Autor: Karyn J Catalano, Betty A Maddux, Jaroslaw Szary, Jack F Youngren, Ira D Goldfine, Fred Schaufele
Jazyk: angličtina
Rok vydání: 2014
Předmět:
Zdroj: PLoS ONE, Vol 9, Iss 9, p e108693 (2014)
Druh dokumentu: article
ISSN: 1932-6203
DOI: 10.1371/journal.pone.0108693
Popis: Insulin resistance, the diminished response of target tissues to insulin, is associated with the metabolic syndrome and a predisposition towards diabetes in a growing proportion of the worldwide population. Under insulin resistant states, the cellular response of the insulin signaling pathway is diminished and the body typically responds by increasing serum insulin concentrations to maintain insulin signaling. Some evidence indicates that the increased insulin concentration may itself further dampen insulin response. If so, insulin resistance would worsen as the level of circulating insulin increases during compensation, which could contribute to the transition of insulin resistance to more severe disease.
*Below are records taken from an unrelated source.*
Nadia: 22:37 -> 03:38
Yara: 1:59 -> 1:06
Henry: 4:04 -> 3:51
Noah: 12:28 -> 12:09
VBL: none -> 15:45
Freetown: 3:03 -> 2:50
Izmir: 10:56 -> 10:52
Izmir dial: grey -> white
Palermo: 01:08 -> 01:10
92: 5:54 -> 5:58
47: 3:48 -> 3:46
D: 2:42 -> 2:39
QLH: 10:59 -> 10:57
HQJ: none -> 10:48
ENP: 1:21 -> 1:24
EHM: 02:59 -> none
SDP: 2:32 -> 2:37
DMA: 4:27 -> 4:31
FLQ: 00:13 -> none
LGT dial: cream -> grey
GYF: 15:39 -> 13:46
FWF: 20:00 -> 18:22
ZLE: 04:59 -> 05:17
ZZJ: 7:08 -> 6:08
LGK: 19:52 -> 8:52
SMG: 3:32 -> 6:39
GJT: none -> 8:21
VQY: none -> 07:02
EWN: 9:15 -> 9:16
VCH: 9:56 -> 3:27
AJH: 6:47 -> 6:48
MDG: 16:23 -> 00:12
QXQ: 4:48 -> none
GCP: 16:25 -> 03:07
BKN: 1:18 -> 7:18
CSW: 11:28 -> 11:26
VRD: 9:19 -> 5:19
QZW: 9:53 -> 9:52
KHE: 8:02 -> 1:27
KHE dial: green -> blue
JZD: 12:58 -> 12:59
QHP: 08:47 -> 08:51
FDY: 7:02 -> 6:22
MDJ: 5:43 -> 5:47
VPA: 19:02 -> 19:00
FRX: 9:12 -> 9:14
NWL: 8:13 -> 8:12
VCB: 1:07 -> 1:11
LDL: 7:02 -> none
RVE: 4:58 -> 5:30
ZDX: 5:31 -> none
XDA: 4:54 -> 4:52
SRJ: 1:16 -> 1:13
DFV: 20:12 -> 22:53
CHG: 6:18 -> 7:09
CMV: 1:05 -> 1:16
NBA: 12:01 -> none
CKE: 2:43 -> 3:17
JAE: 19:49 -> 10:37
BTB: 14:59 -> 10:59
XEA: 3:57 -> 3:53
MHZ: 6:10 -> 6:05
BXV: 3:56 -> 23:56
Here, we investigated the consequences of excess insulin exposure to insulin receptor (IR) activity. Cells chronically exposed to insulin show a diminished the level of IR tyrosine and serine autophosphorylation below that observed after short-term insulin exposure. The diminished IR response did not originate with IR internalization since IR amounts at the cell membrane were similar after short- and long-term insulin incubation. Förster resonance energy transfer between fluorophores attached to the IR tyrosine kinase (TK) domain showed that a change in the TK domain occurred upon prolonged, but not short-term, insulin exposure. Even though the altered 'insulin refractory' IR TK FRET and IR autophosphorylation levels returned to baseline (non-stimulated) levels after wash-out of the original insulin stimulus, subsequent short-term exposure to insulin caused immediate re-establishment of the insulin-refractory levels. This suggests that some cell-based 'memory' of chronic hyperinsulinemic exposure acts directly at the IR. An improved understanding of that memory may help define interventions to reset the IR to full insulin responsiveness and impede the progression of insulin resistance to more severe disease states.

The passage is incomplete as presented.